In summary, prescription of intravenous fluids should only be made after a careful assessment of the patient, in particular their ECF volume status. If that is reduced an isotonic solution should be administered. A balanced solution makes more sense physiologically but the evidence supporting its use over 0.9% saline is limited, particularly in the paediatric population. If there are ongoing losses they should be replaced by a solution best matching the fluid being lost. If it is not possible to establish the electrolyte content of the fluid losses an isotonic solution is advised. Once ECF volume is replete then a hypotonic solution should be given and on our ward we would use 0.45% saline + 2.5% dextrose. This is still providing more sodium than is normally recommended if giving fluids orally or in TPN. Unfortunately ECF volume status is notoriously difficult to assess and if there is doubt isotonic solutions will be safer. However if 0.9% sodium chloride continues to be administered as "maintenance" fluid we will see more cases of hypernatraemia. Whatever strategy is adopted it is essential to monitor serum electrolytes at least daily in children receiving a significant (>50%) proportion of their fluids intravenously.

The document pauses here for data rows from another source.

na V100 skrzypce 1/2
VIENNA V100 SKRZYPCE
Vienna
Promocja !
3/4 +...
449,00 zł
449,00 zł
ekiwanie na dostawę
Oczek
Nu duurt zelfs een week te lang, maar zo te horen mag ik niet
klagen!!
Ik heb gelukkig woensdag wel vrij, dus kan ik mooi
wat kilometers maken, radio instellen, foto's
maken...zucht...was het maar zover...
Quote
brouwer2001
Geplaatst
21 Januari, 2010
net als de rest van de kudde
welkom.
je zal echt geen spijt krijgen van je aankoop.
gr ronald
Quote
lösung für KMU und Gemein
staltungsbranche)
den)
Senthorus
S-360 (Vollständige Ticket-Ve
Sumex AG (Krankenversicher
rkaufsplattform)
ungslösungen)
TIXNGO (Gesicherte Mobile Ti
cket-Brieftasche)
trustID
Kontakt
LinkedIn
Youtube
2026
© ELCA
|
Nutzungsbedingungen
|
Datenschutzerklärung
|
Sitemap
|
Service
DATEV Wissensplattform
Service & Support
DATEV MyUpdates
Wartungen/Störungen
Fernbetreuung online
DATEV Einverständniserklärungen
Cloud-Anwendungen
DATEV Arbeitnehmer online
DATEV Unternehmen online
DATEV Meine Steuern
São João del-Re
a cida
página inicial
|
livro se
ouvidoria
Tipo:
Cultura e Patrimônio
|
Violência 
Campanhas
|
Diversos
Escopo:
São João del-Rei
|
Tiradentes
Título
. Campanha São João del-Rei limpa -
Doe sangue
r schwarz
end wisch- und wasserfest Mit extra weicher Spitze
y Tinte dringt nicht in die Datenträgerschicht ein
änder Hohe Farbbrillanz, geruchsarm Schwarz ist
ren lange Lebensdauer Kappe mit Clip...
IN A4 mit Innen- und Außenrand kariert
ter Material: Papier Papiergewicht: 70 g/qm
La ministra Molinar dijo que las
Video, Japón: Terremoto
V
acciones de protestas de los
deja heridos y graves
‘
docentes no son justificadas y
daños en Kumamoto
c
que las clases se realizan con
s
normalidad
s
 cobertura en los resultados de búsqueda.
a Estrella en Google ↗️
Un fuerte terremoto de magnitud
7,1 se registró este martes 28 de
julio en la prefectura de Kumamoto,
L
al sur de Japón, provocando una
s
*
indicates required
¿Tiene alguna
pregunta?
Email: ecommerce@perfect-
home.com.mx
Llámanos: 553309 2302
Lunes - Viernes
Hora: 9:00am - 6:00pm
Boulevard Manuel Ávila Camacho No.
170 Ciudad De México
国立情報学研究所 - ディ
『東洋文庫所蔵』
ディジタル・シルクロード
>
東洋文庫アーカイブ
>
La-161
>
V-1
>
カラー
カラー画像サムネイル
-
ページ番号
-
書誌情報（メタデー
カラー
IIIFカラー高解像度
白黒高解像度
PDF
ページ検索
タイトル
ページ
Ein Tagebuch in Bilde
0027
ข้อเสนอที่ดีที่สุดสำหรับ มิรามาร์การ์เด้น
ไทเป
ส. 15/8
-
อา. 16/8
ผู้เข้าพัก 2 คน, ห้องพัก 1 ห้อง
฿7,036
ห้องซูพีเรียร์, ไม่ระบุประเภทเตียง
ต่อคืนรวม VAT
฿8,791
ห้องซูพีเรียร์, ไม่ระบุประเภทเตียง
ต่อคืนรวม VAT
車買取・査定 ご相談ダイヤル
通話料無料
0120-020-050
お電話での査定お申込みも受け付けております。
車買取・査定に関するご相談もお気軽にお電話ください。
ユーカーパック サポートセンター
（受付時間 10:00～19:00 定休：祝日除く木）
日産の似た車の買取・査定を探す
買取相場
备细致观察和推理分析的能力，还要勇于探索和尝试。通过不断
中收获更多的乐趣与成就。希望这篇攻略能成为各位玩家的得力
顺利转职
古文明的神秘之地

I have not mentioned the ongoing debate about the volume of "maintenance" fluid we should be giving children. Currently this is based on recommendations made by Holliday and Segar in the 1950’s, matching fluid requirement to energy expenditure. It is now recognised that these do not reflect the fluid requirements of unwell children lying in bed and as a result “maintenance” fluid volume prescriptions may be twice what they should be. The prescription of more water than is needed is potentially a contributing factor to hypotonic solutions producing hyponatraemia - the prescribing of too much water rather than too little sodium. It is also likely that the cases of hyponatraemia reported in the literature were the result of the prescribing of hypotonic solutions to patients who were deplete of ECF in which case isotonic solutions should have been given.